---------- DATA TO USE
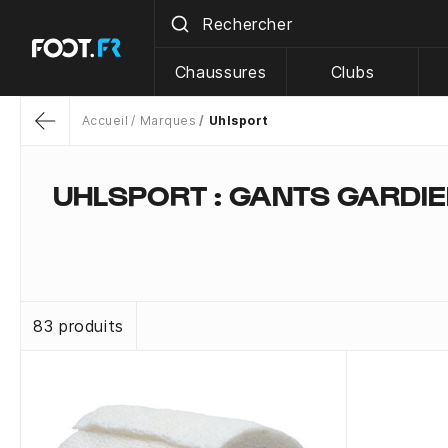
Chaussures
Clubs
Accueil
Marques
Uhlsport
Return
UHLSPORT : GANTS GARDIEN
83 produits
--------------------
---------- DATA TO USE
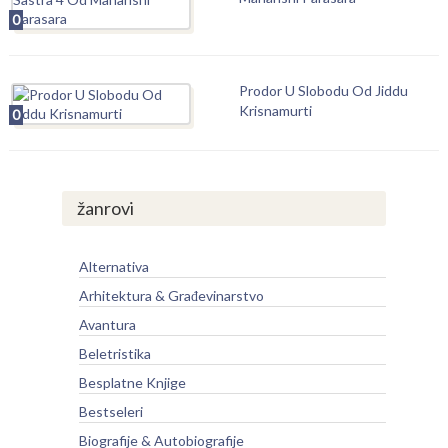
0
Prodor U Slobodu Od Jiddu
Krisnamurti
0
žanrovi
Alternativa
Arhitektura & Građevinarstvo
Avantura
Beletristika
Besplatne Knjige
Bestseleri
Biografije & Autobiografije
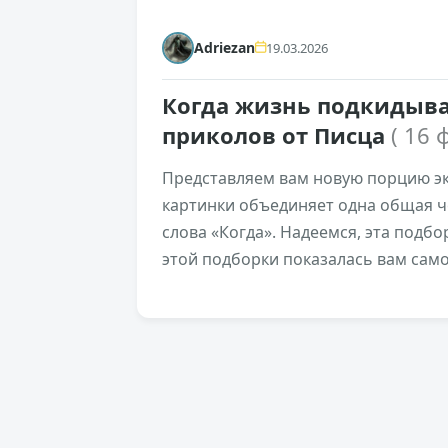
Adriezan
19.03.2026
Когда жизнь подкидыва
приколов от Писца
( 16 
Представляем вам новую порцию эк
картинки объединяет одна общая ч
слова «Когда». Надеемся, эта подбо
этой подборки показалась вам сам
--------------------
[TASK]: Where a line in the entries holds "Когда", copy that line.

[COMPLETED EXERCISE]:
Когда жизнь подкидыва
слова «Когда». Надеемся, эта подбо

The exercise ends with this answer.